15. The method of claim 14 wherein identifying comprises identifying the anatomical or functional characteristic as ejection fraction and the pathology comprises a type of cardiac disease.

16. The method of claim 14 further comprising generating some of the training data as synthetic samples derived from the data samples.

17. The method of claim 14 wherein machine training the first classifier uses training data with a number of examples at least ten times a number of examples for machine training the second classifier.

18. The method of claim 14 wherein machine training the second classifier comprises machine training where the few-shot learning uses data separation into episodes.

19. The method of claim 14 further comprising predicting an uncertainty of the output of the second classifier based on the machine training of the second classifier.
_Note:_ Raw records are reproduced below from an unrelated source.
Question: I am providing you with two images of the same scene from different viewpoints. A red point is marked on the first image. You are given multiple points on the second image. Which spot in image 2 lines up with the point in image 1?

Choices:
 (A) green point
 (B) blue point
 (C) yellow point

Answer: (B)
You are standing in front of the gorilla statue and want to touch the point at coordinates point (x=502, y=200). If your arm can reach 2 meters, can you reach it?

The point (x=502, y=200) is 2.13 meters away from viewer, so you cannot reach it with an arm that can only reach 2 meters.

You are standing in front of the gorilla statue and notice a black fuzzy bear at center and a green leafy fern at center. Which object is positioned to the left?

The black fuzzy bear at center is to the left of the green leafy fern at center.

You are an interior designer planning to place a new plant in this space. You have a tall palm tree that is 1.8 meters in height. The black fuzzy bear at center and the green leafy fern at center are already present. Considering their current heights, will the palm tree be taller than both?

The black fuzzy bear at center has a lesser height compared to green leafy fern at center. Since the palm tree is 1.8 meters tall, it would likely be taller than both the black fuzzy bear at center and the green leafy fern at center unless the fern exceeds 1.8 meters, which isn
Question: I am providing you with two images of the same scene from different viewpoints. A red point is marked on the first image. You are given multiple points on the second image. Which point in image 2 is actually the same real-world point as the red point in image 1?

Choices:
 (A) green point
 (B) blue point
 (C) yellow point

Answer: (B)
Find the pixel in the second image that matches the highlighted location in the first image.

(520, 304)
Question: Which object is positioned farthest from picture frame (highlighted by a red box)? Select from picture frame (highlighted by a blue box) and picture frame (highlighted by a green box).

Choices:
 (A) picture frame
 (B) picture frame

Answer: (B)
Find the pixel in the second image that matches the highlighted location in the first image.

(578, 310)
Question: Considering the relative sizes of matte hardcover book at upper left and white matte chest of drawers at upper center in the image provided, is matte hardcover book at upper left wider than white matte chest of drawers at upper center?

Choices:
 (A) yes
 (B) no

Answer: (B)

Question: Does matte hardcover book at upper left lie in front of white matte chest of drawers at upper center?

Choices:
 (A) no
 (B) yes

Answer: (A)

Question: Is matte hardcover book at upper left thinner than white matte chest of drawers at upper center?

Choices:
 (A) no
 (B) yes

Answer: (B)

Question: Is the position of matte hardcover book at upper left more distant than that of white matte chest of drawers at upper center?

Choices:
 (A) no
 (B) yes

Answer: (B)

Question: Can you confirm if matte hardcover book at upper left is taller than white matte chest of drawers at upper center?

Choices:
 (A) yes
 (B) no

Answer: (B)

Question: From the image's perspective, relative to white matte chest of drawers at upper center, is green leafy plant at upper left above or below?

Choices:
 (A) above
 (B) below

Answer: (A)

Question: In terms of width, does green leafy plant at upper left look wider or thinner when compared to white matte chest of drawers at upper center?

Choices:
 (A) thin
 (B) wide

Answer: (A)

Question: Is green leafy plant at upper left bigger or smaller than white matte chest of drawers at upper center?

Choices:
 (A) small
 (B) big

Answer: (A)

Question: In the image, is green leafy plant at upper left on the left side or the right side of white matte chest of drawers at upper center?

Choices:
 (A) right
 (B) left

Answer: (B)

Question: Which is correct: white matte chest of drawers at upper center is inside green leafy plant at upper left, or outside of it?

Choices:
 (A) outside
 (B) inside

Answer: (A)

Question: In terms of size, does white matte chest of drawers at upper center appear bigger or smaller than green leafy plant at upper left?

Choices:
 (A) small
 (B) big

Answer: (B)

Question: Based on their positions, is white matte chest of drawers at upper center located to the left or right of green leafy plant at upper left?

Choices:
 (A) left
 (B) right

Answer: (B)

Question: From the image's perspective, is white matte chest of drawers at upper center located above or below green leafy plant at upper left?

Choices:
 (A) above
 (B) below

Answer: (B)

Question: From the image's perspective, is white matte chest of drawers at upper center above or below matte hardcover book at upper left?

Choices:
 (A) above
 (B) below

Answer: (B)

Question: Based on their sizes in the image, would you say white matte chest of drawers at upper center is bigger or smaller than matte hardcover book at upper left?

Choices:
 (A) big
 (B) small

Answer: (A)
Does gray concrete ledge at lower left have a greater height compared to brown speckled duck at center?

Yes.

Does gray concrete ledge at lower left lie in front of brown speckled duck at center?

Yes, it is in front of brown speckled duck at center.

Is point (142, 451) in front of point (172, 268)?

20. A medical imaging system for cardiac classification, the medical imaging system comprising:

a medical imager configured to scan a patient;

an image processor configured to classify a cardiac condition of the patient from output of a few-shot machine-trained model adapted from a multi-task trained initial model where multiple tasks of the multi-task trained initial model are anatomical and/or functional characteristics linked to the cardiac condition; and

a display configured to display information derived from the cardiac condition.